**Assignment**
Everything from the line holding "This screenshot has" through the last line of the records should be repeated word for word, and pictures should be omitted.

**Supplied records**

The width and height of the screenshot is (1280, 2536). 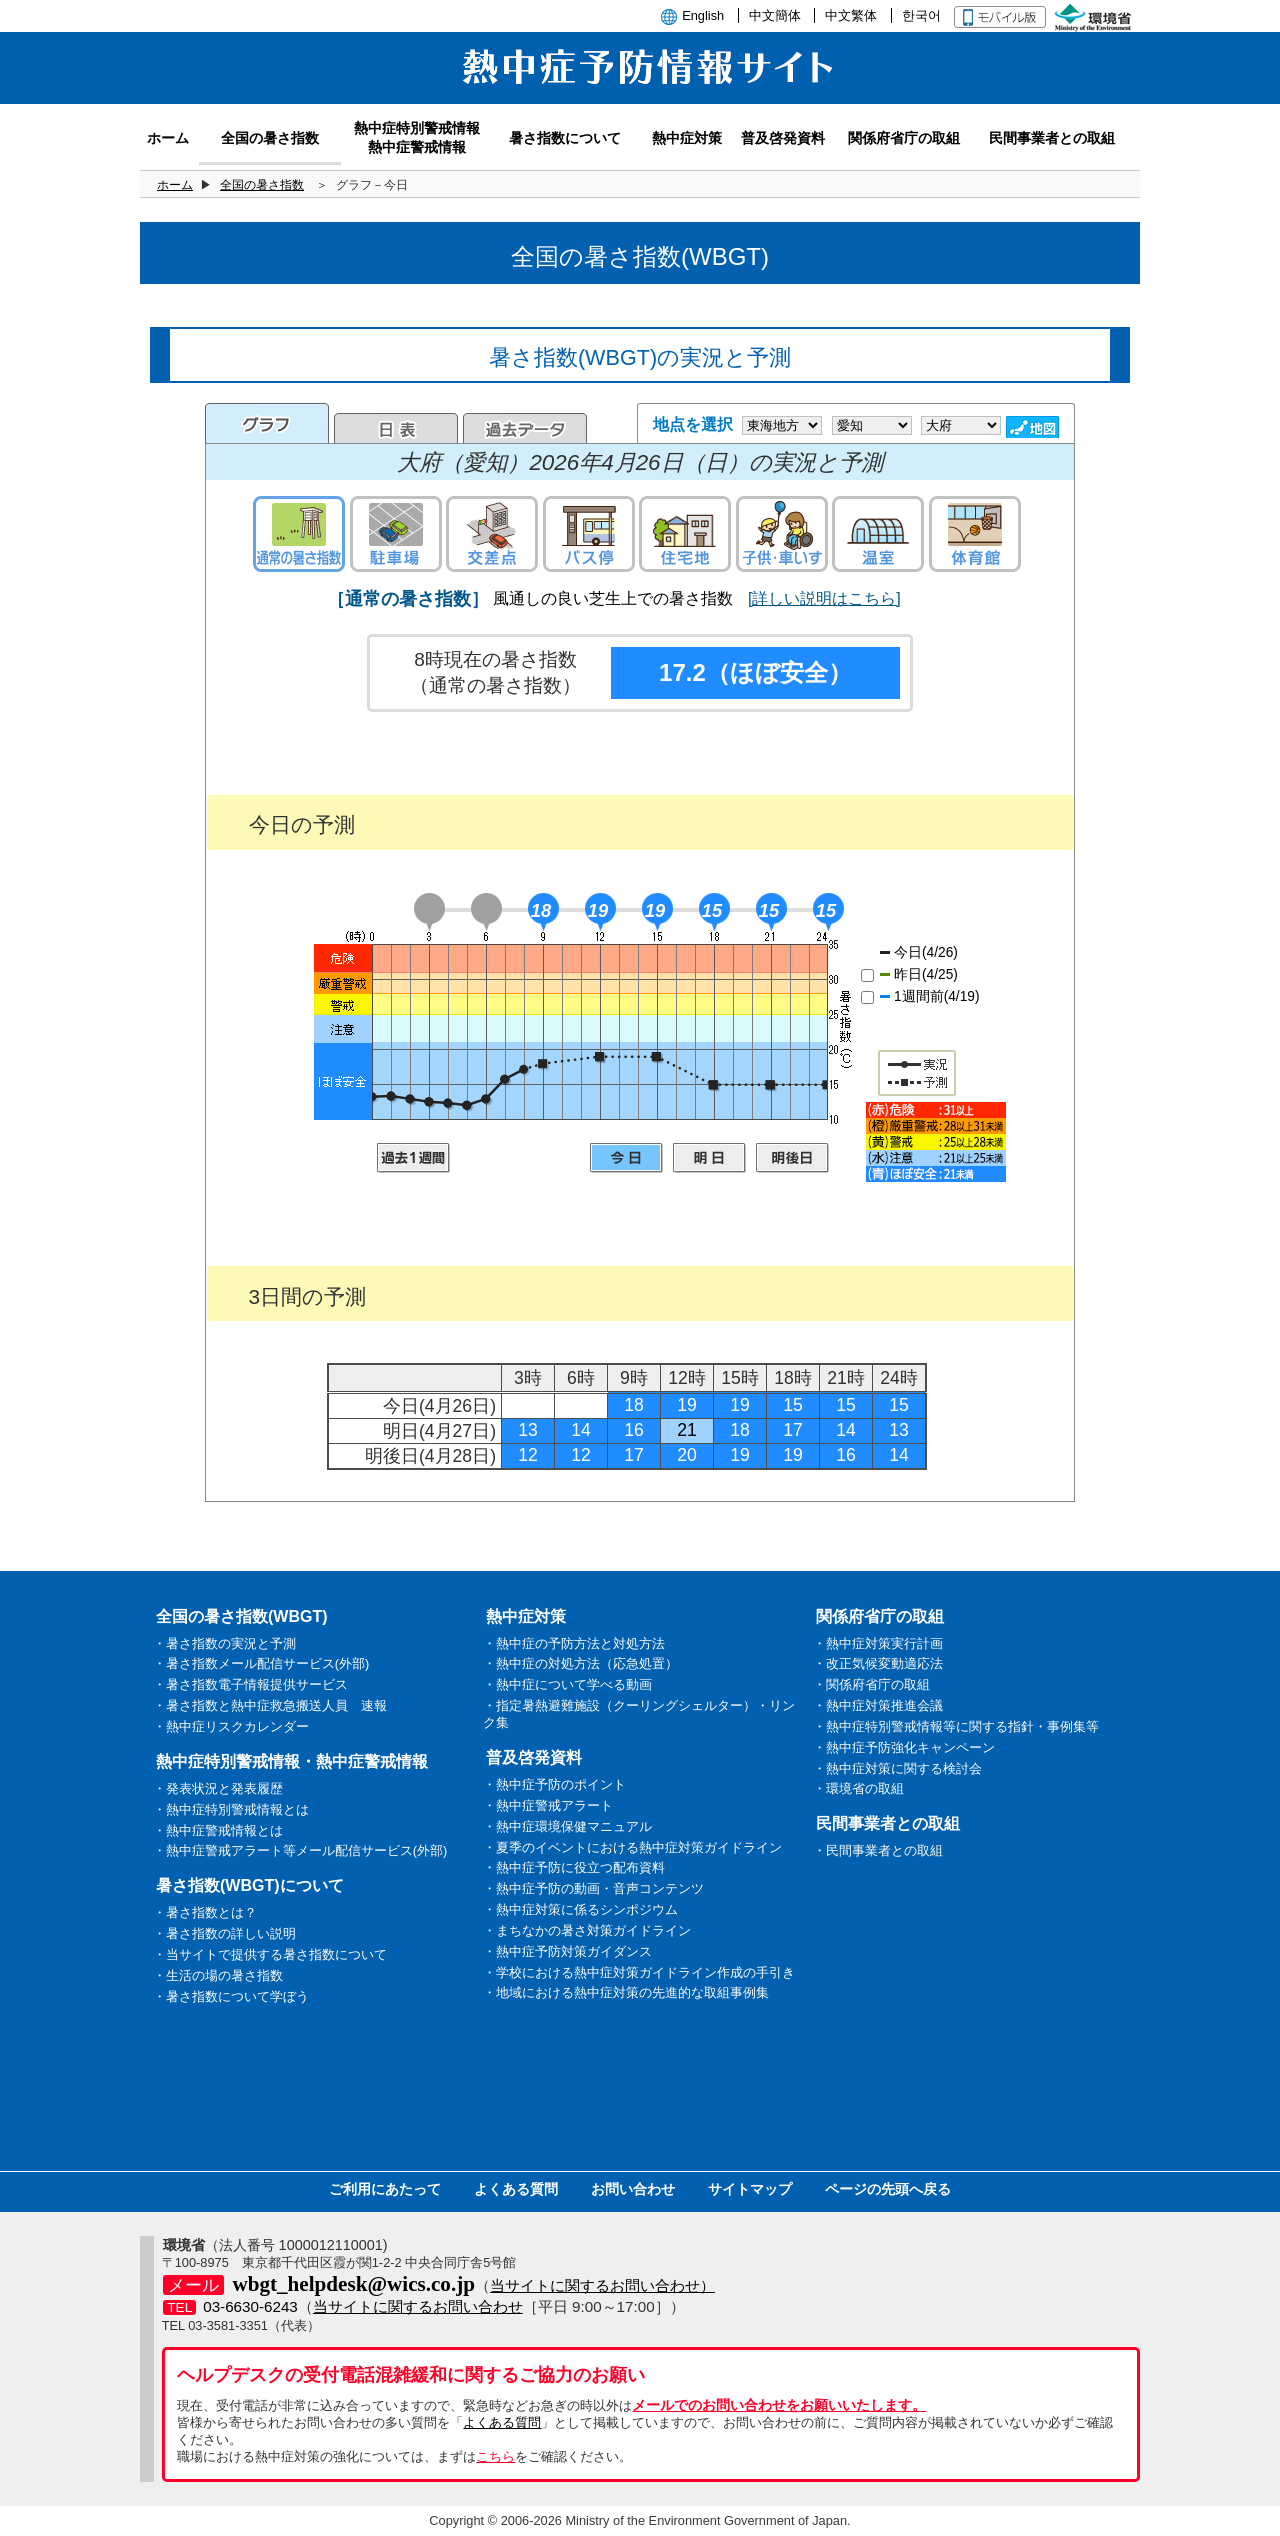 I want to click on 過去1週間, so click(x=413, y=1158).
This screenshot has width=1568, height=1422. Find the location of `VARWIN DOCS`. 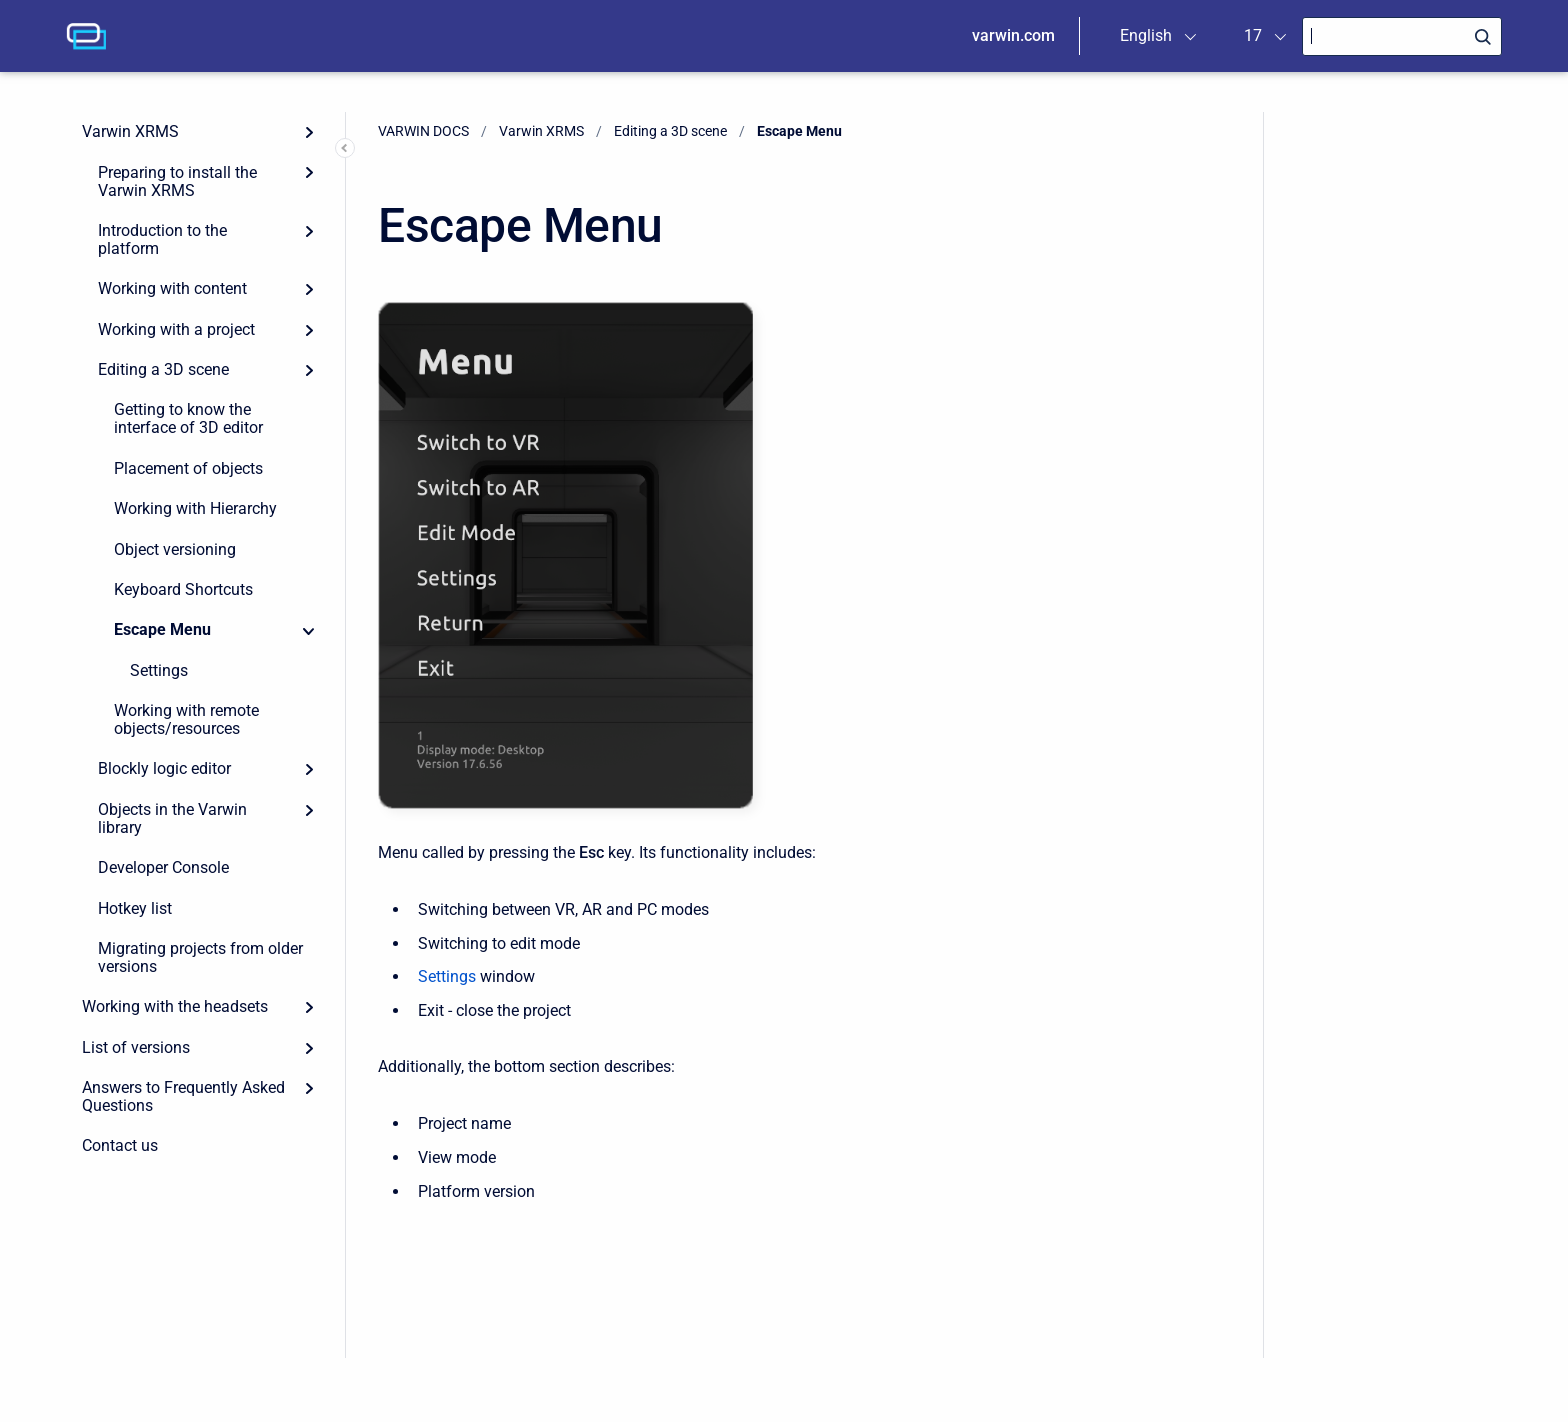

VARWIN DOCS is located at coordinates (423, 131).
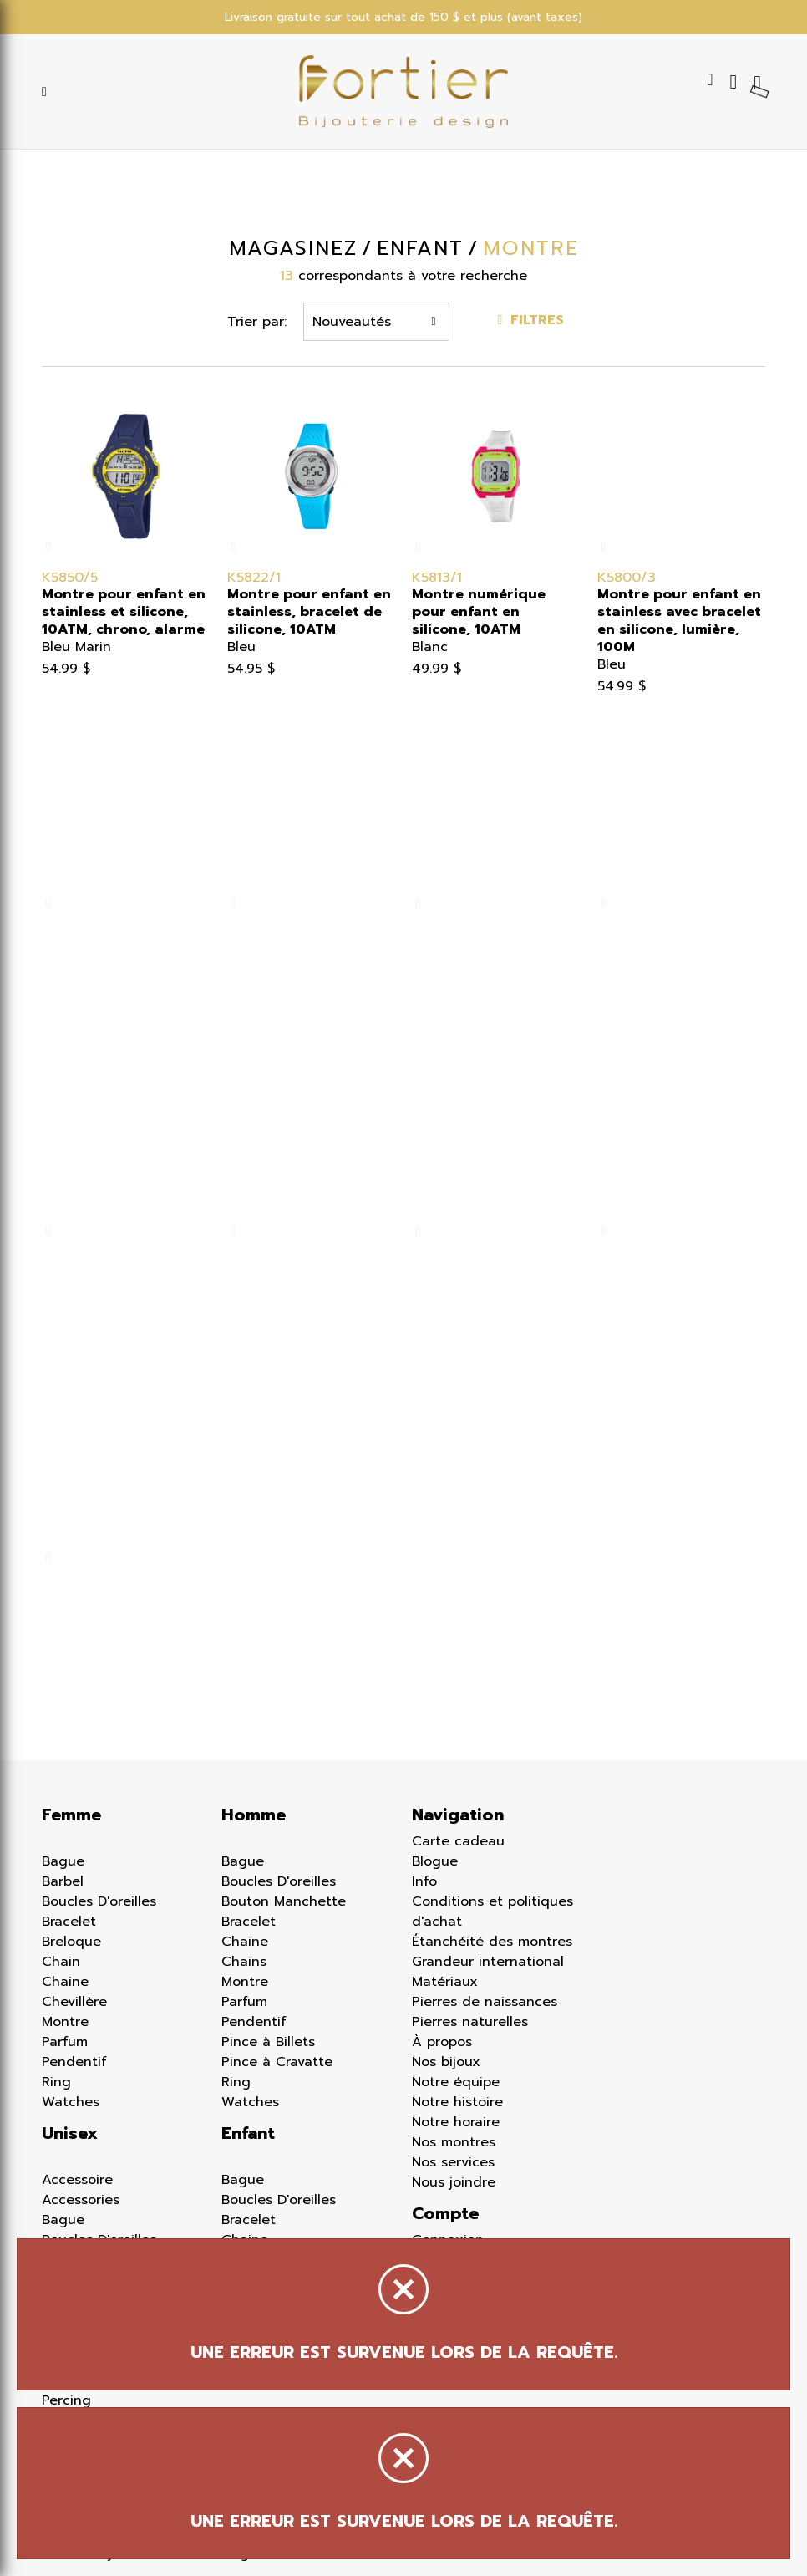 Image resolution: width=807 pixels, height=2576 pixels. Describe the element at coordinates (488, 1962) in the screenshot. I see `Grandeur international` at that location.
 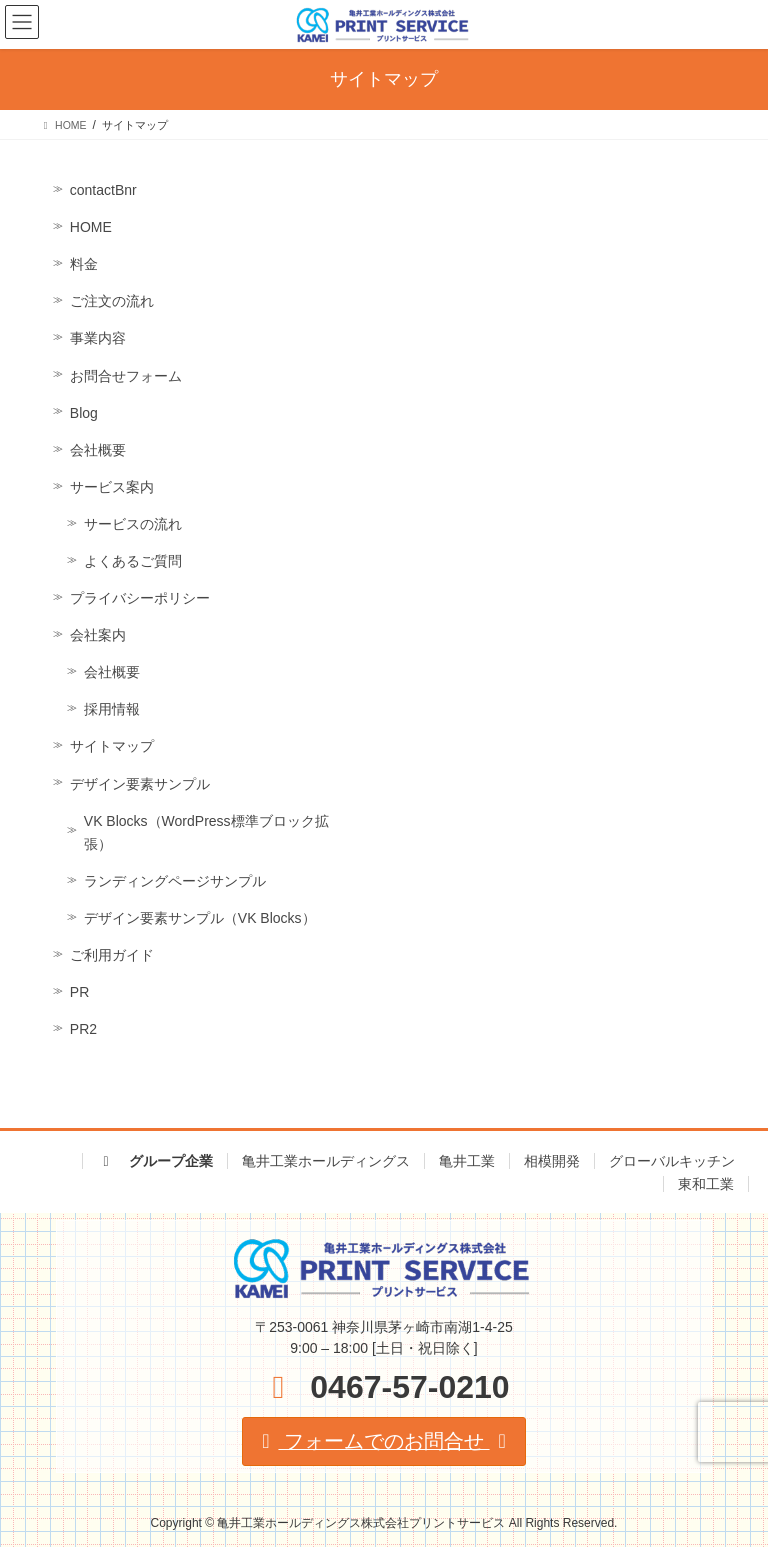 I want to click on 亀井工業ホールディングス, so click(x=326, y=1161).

**Solution**
This screenshot has width=1568, height=1422. Find the location of `VARWIN DOCS`. 

VARWIN DOCS is located at coordinates (423, 131).
 Image resolution: width=807 pixels, height=2576 pixels. Describe the element at coordinates (488, 1962) in the screenshot. I see `Grandeur international` at that location.
  I want to click on 亀井工業ホールディングス, so click(x=326, y=1161).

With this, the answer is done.